Give the lines again exactly as they appear below, from the line with "Nguyễn Thị Xuyến" to the line with "PRESTIGIOUS CYCLING RACES", both included, and only those lines. Leave every picture out.

------------------------------------

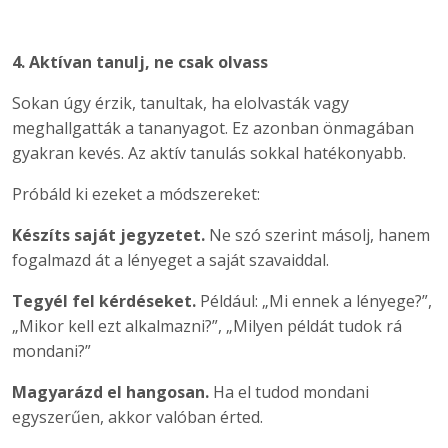
4. Aktívan tanulj, ne csak olvass
Sokan úgy érzik, tanultak, ha elolvasták vagy
meghallgatták a tananyagot. Ez azonban önmagában
gyakran kevés. Az aktív tanulás sokkal hatékonyabb.
Próbáld ki ezeket a módszereket:
Készíts saját jegyzetet.
Ne szó szerint másolj, hanem
fogalmazd át a lényeget a saját szavaiddal.
Tegyél fel kérdéseket.
Például: „Mi ennek a lényege?”,
„Mikor kell ezt alkalmazni?”, „Milyen példát tudok rá
mondani?”
Magyarázd el hangosan.
Ha el tudod mondani
egyszerűen, akkor valóban érted.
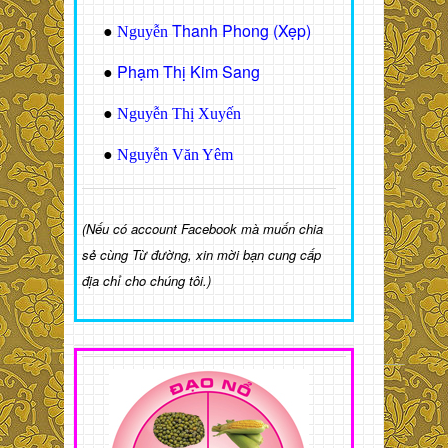
Thanh Phong (Xẹp)
●
Nguyễn
Phạm Thị Kim Sang
●
●
Nguyễn Thị Xuyến
●
Nguyễn Văn Yêm
(Nếu có account Facebook mà muốn chia
sẻ cùng Từ đường, xin mời bạn cung cấp
địa chỉ cho chúng tôi.)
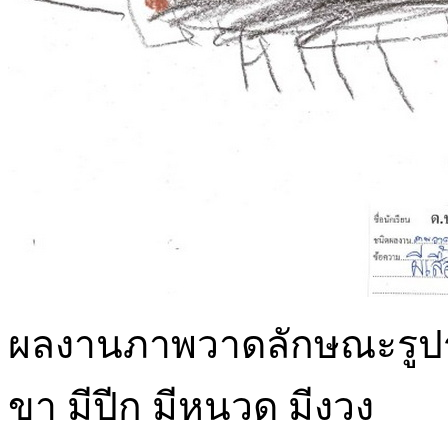
ผลงานภาพวาดลักษณะรูปร่างข
ขา มีปีก มีหนวด มีงวง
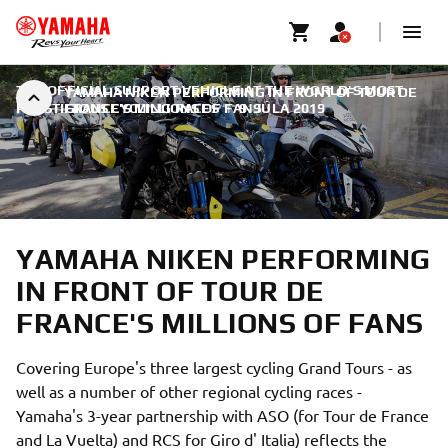
THE OFFICIAL SUPPORT VEHICLE AT THE WORLD'S MOST
YAMAHA NIKEN PERFORMING IN FRONT OF TOUR DE
PRESTIGIOUS CYCLING RACES
FRANCE'S MILLIONS OF FANS
|
9. JÚLA 2019
YAMAHA NIKEN PERFORMING
IN FRONT OF TOUR DE
FRANCE'S MILLIONS OF FANS
Covering Europe's three largest cycling Grand Tours - as
well as a number of other regional cycling races -
Yamaha's 3-year partnership with ASO (for Tour de France
and La Vuelta) and RCS for Giro d' Italia) reflects the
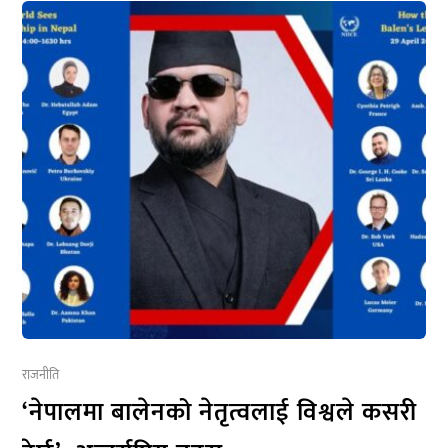
राजनीति
‘नेपालमा बालेनको नेतृत्वलाई विश्वले कसरी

------------------------------------

## WRITTEN ANSWER
Nguyễn Thị Xuyến
●
Nguyễn Văn Yêm
(Nếu có account Facebook mà muốn chia
sẻ cùng Từ đường, xin mời bạn cung cấp
địa chỉ cho chúng tôi.)
ผลงานภาพวาดลักษณะรูปร่างข
ขา มีปีก มีหนวด มีงวง
THE OFFICIAL SUPPORT VEHICLE AT THE WORLD'S MOST
YAMAHA NIKEN PERFORMING IN FRONT OF TOUR DE
PRESTIGIOUS CYCLING RACES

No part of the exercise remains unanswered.